↓↓↓

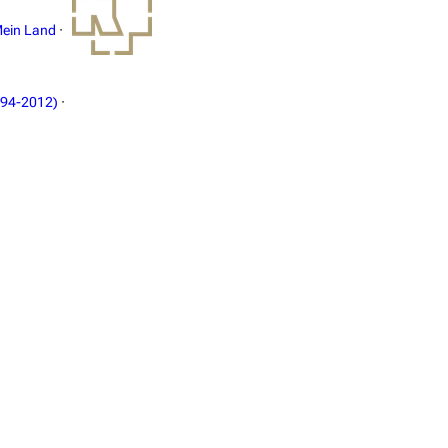
ein Land
·
994-2012)
·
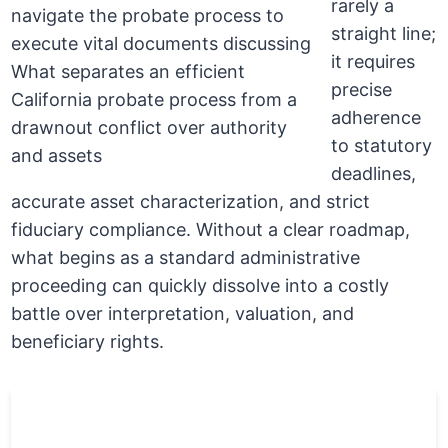
rarely a
straight line;
it requires
precise
adherence
to statutory
deadlines,
accurate asset characterization, and strict
fiduciary compliance. Without a clear roadmap,
what begins as a standard administrative
proceeding can quickly dissolve into a costly
battle over interpretation, valuation, and
beneficiary rights.
Money
Action
Matter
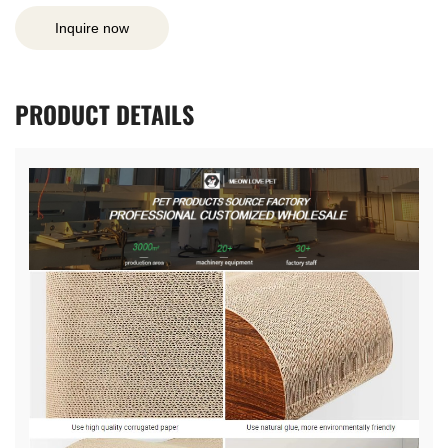
Inquire now
PRODUCT
DETAILS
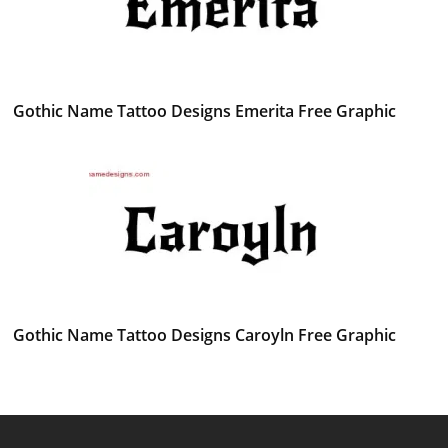
Gothic Name Tattoo Designs Emerita Free Graphic
Gothic Name Tattoo Designs Caroyln Free Graphic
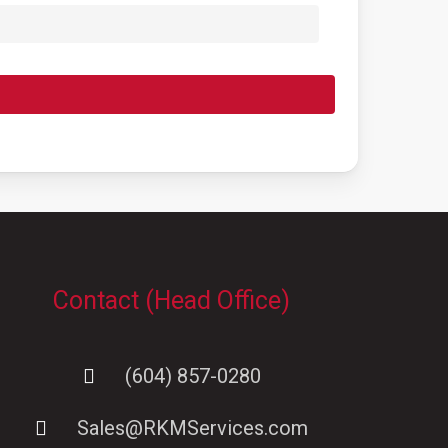
Contact (Head Office)
(604) 857-0280
Sales@RKMServices.com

↑↑↑

» **WHAT IS REQUIRED**
For this step, transcribe all the material above exactly and drop the images.

» **RESULT OF THIS EXERCISE**
ein Land
·
994-2012)
·
rarely a
straight line;
it requires
precise
adherence
to statutory
deadlines,
accurate asset characterization, and strict
fiduciary compliance. Without a clear roadmap,
what begins as a standard administrative
proceeding can quickly dissolve into a costly
battle over interpretation, valuation, and
beneficiary rights.
Money
Action
Matter
Inquire now
PRODUCT
DETAILS
Gothic Name Tattoo Designs Emerita Free Graphic
Gothic Name Tattoo Designs Caroyln Free Graphic
Contact (Head Office)
(604) 857-0280
Sales@RKMServices.com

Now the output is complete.